§ **Requirement**:
Word for word, set down every line of the entries below from the line with "emphasis than eve" to the line with "at AOC 2017", including both, and no other line.

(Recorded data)

:::

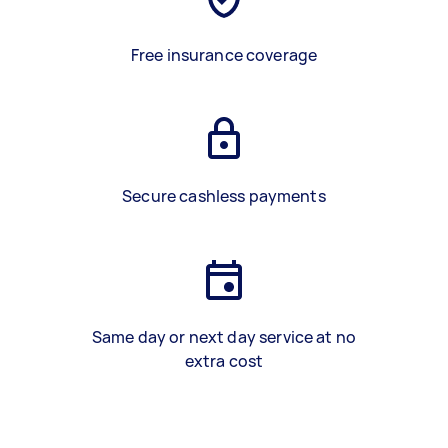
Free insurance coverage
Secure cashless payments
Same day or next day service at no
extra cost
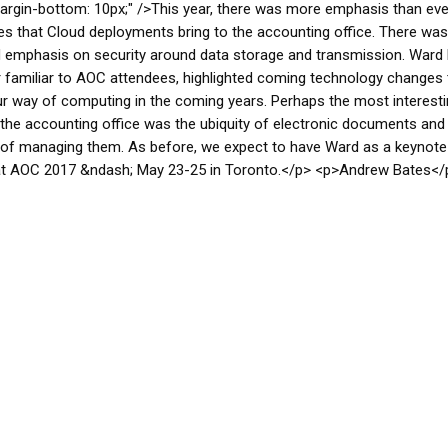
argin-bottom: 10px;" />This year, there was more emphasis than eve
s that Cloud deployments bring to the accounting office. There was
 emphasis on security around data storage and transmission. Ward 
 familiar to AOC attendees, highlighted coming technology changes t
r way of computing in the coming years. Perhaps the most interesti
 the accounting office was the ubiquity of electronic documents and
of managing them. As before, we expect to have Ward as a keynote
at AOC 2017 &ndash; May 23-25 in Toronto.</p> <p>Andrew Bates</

:::

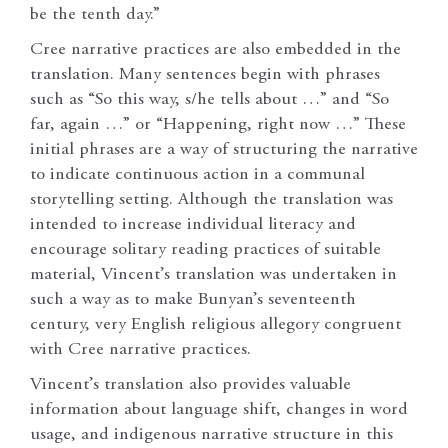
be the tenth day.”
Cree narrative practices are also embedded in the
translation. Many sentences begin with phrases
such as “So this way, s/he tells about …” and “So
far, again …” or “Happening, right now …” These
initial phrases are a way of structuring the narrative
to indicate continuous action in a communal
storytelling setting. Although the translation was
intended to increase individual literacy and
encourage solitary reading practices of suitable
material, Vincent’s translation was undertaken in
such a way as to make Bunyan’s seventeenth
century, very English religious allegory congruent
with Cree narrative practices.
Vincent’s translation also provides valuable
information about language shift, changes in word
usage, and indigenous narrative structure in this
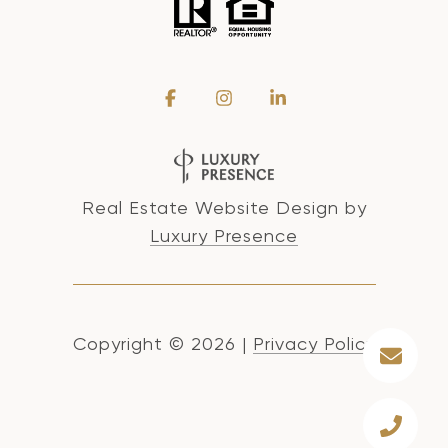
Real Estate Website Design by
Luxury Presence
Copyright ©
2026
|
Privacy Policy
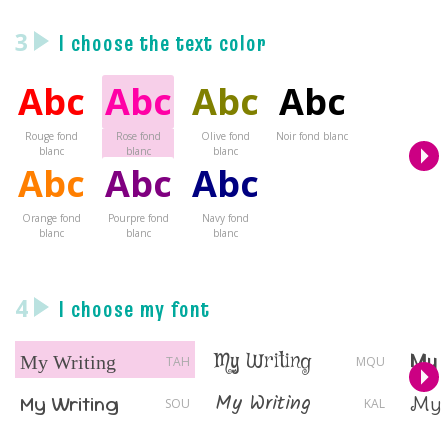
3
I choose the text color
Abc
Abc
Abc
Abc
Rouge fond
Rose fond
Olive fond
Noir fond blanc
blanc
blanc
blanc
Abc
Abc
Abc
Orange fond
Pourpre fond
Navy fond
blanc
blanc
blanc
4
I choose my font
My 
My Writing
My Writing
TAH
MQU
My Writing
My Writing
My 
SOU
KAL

:::

§ **Output of the task**:
argin-bottom: 10px;" />This year, there was more emphasis than eve
s that Cloud deployments bring to the accounting office. There was
 emphasis on security around data storage and transmission. Ward 
 familiar to AOC attendees, highlighted coming technology changes t
r way of computing in the coming years. Perhaps the most interesti
 the accounting office was the ubiquity of electronic documents and
of managing them. As before, we expect to have Ward as a keynote
at AOC 2017 &ndash; May 23-25 in Toronto.</p> <p>Andrew Bates</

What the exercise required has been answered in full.